Dissection tonsillectomy is the most commonly employed surgical technique in the United Kingdom [6]. The cold dissection and bipolar diathermy dissection techniques have both been previously described in the literature [7, 8].
We found no statistically significant difference in the reactionary and secondary post-tonsillectomy haemorrhage rates in the children studied when reusable and disposable instruments were compared. The wider confidence interval observed when tonsillectomy was performed by bipolar diathermy dissection is indicative of the relatively small number of children undergoing tonsillectomy by that particular dissection technique with disposable instruments. When the overall post-tonsillectomy haemorrhage rates are compared however, the 95% confidence interval is relatively narrow.

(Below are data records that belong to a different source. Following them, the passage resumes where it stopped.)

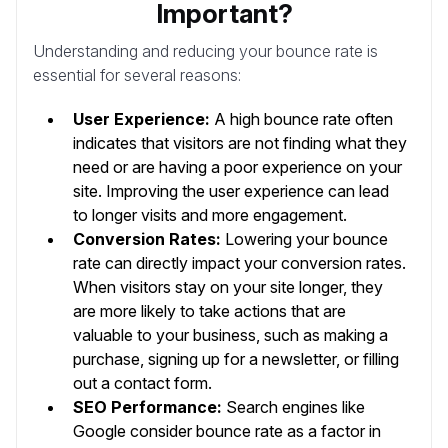
Important?
Understanding and reducing your bounce rate is
essential for several reasons:
User Experience:
A high bounce rate often
indicates that visitors are not finding what they
need or are having a poor experience on your
site. Improving the user experience can lead
to longer visits and more engagement.
Conversion Rates:
Lowering your bounce
rate can directly impact your conversion rates.
When visitors stay on your site longer, they
are more likely to take actions that are
valuable to your business, such as making a
purchase, signing up for a newsletter, or filling
out a contact form.
SEO Performance:
Search engines like
Google consider bounce rate as a factor in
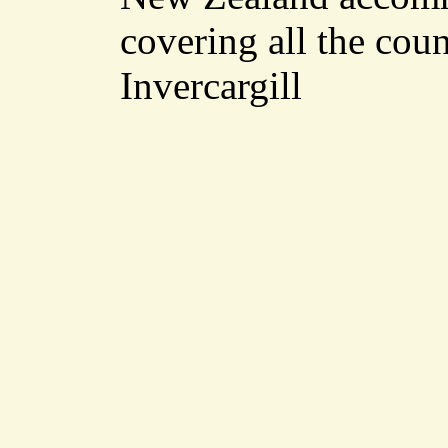
covering all the cou
Invercargill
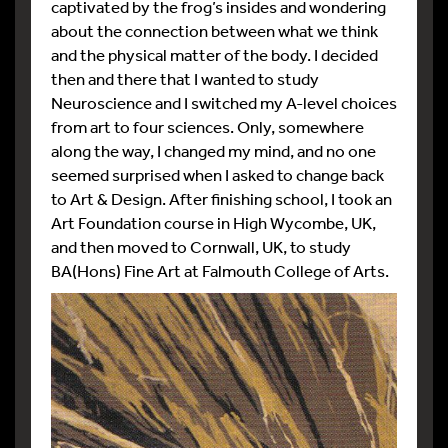
captivated by the frog’s insides and wondering
about the connection between what we think
and the physical matter of the body. I decided
then and there that I wanted to study
Neuroscience and I switched my A-level choices
from art to four sciences. Only, somewhere
along the way, I changed my mind, and no one
seemed surprised when I asked to change back
to Art & Design. After finishing school, I took an
Art Foundation course in High Wycombe, UK,
and then moved to Cornwall, UK, to study
BA(Hons) Fine Art at Falmouth College of Arts.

The government directive leading to the mandatory use of disposable instruments nationwide from the outset meant that there was no provision for a pilot study using the new instrumentation. For this reason and because of a nationwide moratorium on further tonsil surgery with reusable instruments, randomisation of cases to tonsillectomy with reusable or disposable instruments was not possible in this study.
5. Conclusion
The introduction of disposable instruments has not produced a statistically significant increase in paediatric post-tonsillectomy haemorrhage rates in our centre.